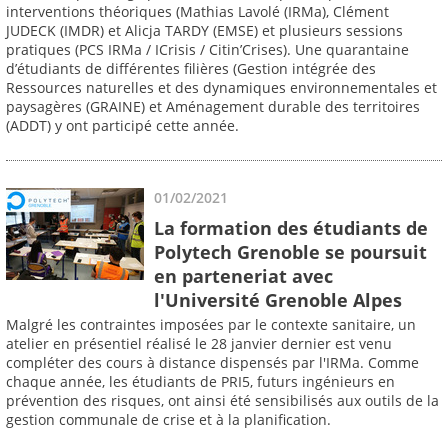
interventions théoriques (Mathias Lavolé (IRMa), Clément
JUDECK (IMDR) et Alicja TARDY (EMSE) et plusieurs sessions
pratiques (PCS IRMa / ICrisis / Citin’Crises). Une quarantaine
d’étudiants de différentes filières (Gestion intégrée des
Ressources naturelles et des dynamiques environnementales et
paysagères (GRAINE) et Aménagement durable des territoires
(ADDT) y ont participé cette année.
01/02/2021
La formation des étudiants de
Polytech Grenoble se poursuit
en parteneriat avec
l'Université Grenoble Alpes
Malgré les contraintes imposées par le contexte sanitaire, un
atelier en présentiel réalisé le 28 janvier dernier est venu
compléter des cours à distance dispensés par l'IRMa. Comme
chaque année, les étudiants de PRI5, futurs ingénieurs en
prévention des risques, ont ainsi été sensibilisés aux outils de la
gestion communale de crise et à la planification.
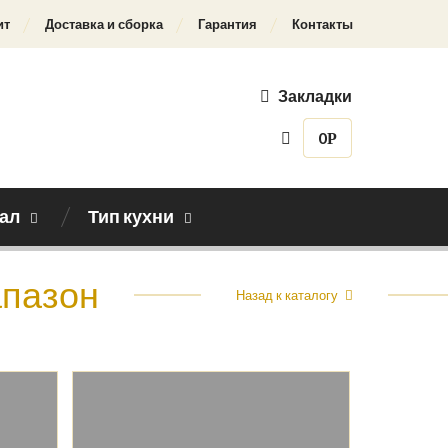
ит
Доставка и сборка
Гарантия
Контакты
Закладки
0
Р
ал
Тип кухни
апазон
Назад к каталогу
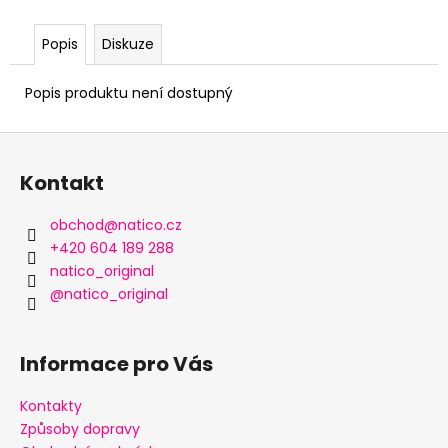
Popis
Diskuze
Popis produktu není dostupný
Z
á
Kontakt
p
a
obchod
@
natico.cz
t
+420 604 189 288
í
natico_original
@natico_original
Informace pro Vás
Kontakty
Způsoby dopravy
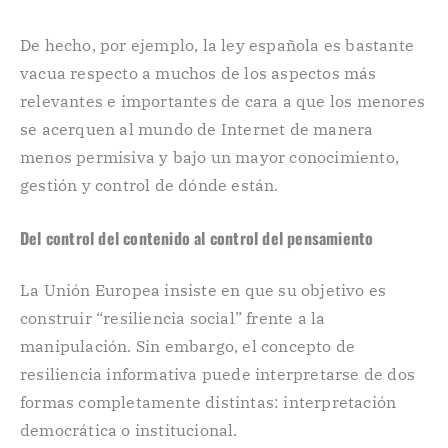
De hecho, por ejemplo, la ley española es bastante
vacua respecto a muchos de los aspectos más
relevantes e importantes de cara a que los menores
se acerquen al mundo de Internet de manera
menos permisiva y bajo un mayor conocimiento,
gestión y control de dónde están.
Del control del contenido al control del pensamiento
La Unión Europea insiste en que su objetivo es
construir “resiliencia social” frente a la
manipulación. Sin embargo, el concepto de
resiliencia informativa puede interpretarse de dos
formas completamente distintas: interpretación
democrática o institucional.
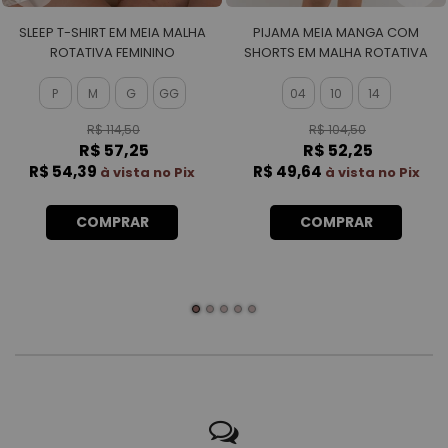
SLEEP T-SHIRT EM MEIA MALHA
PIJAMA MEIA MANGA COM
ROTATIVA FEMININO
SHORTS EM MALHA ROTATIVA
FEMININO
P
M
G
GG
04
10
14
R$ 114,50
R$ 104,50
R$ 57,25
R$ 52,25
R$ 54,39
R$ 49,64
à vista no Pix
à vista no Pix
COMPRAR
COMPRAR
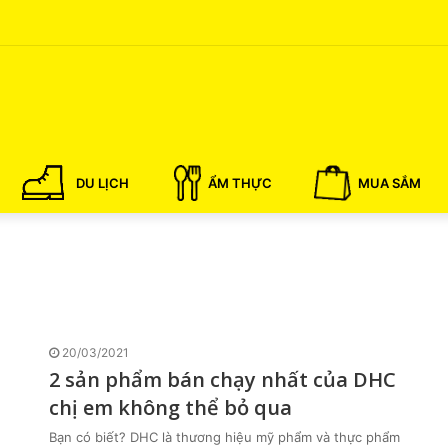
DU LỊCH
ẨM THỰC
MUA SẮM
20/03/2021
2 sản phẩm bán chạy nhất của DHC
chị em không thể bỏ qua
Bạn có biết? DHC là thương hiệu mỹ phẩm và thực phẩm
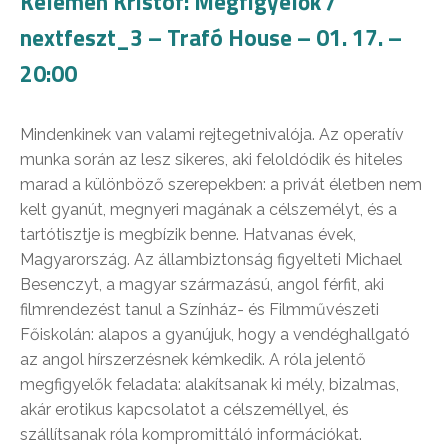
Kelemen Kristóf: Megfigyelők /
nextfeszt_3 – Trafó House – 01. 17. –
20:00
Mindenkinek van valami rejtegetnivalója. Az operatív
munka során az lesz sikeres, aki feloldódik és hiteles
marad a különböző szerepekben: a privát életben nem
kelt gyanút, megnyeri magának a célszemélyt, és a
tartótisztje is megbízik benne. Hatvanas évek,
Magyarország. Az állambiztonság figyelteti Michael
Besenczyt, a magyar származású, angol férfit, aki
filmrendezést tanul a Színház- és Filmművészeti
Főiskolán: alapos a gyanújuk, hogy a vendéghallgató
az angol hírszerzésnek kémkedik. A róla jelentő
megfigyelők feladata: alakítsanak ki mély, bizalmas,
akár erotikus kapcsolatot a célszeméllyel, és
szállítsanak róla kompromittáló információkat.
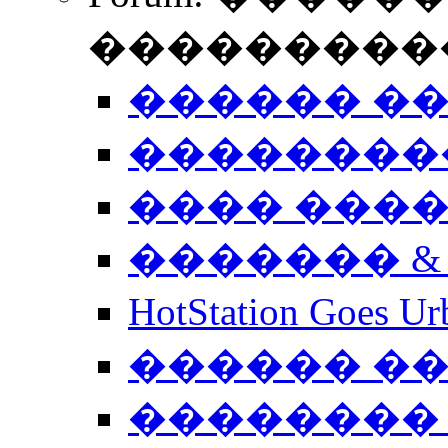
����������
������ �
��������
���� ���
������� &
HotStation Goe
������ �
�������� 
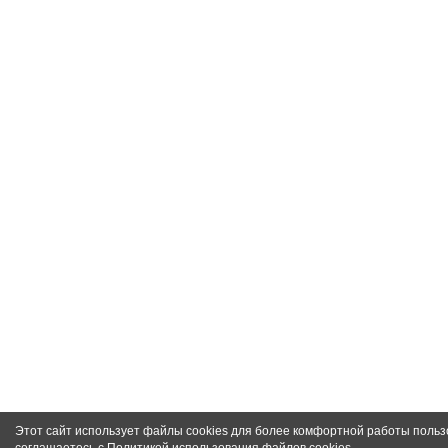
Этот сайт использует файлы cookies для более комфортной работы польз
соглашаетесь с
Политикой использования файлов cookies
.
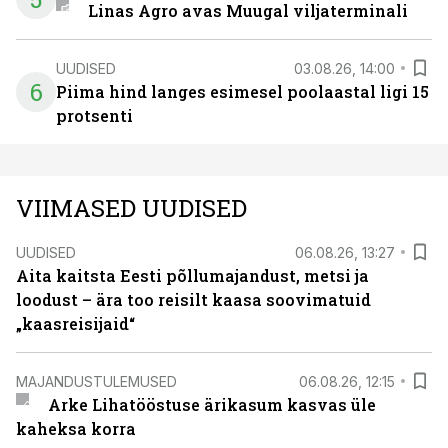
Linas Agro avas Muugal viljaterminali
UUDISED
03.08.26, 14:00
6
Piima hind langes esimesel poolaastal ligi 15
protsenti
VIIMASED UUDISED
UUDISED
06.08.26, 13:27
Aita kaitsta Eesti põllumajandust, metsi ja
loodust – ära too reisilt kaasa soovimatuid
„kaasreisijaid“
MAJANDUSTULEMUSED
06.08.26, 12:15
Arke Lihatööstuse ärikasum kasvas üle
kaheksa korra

+ + + + +

__PROBLEM__. Give back each line above verbatim, dropping every picture.

__COMPLETED TASK__.
interventions théoriques (Mathias Lavolé (IRMa), Clément
JUDECK (IMDR) et Alicja TARDY (EMSE) et plusieurs sessions
pratiques (PCS IRMa / ICrisis / Citin’Crises). Une quarantaine
d’étudiants de différentes filières (Gestion intégrée des
Ressources naturelles et des dynamiques environnementales et
paysagères (GRAINE) et Aménagement durable des territoires
(ADDT) y ont participé cette année.
01/02/2021
La formation des étudiants de
Polytech Grenoble se poursuit
en parteneriat avec
l'Université Grenoble Alpes
Malgré les contraintes imposées par le contexte sanitaire, un
atelier en présentiel réalisé le 28 janvier dernier est venu
compléter des cours à distance dispensés par l'IRMa. Comme
chaque année, les étudiants de PRI5, futurs ingénieurs en
prévention des risques, ont ainsi été sensibilisés aux outils de la
gestion communale de crise et à la planification.
ит
Доставка и сборка
Гарантия
Контакты
Закладки
0
Р
ал
Тип кухни
апазон
Назад к каталогу
Popis
Diskuze
Popis produktu není dostupný
Z
á
Kontakt
p
a
obchod
@
natico.cz
t
+420 604 189 288
í
natico_original
@natico_original
Informace pro Vás
Kontakty
Způsoby dopravy
De hecho, por ejemplo, la ley española es bastante
vacua respecto a muchos de los aspectos más
relevantes e importantes de cara a que los menores
se acerquen al mundo de Internet de manera
menos permisiva y bajo un mayor conocimiento,
gestión y control de dónde están.
Del control del contenido al control del pensamiento
La Unión Europea insiste en que su objetivo es
construir “resiliencia social” frente a la
manipulación. Sin embargo, el concepto de
resiliencia informativa puede interpretarse de dos
formas completamente distintas: interpretación
democrática o institucional.
SLEEP T-SHIRT EM MEIA MALHA
PIJAMA MEIA MANGA COM
ROTATIVA FEMININO
SHORTS EM MALHA ROTATIVA
FEMININO
P
M
G
GG
04
10
14
R$ 114,50
R$ 104,50
R$ 57,25
R$ 52,25
R$ 54,39
R$ 49,64
à vista no Pix
à vista no Pix
COMPRAR
COMPRAR
DU LỊCH
ẨM THỰC
MUA SẮM
20/03/2021
2 sản phẩm bán chạy nhất của DHC
chị em không thể bỏ qua
Bạn có biết? DHC là thương hiệu mỹ phẩm và thực phẩm
Kelemen Kristóf: Megfigyelők /
nextfeszt_3 – Trafó House – 01. 17. –
20:00
Mindenkinek van valami rejtegetnivalója. Az operatív
munka során az lesz sikeres, aki feloldódik és hiteles
marad a különböző szerepekben: a privát életben nem
kelt gyanút, megnyeri magának a célszemélyt, és a
tartótisztje is megbízik benne. Hatvanas évek,
Magyarország. Az állambiztonság figyelteti Michael
Besenczyt, a magyar származású, angol férfit, aki
filmrendezést tanul a Színház- és Filmművészeti
Főiskolán: alapos a gyanújuk, hogy a vendéghallgató
az angol hírszerzésnek kémkedik. A róla jelentő
megfigyelők feladata: alakítsanak ki mély, bizalmas,
akár erotikus kapcsolatot a célszeméllyel, és
szállítsanak róla kompromittáló információkat.
����������
������ �
��������
���� ���
������� &
HotStation Goe
������ �
�������� 
Этот сайт использует файлы cookies для более комфортной работы польз
соглашаетесь с
Политикой использования файлов cookies
.
Linas Agro avas Muugal viljaterminali
UUDISED
03.08.26, 14:00
6
Piima hind langes esimesel poolaastal ligi 15
protsenti
VIIMASED UUDISED
UUDISED
06.08.26, 13:27
Aita kaitsta Eesti põllumajandust, metsi ja
loodust – ära too reisilt kaasa soovimatuid
„kaasreisijaid“
MAJANDUSTULEMUSED
06.08.26, 12:15
Arke Lihatööstuse ärikasum kasvas üle
kaheksa korra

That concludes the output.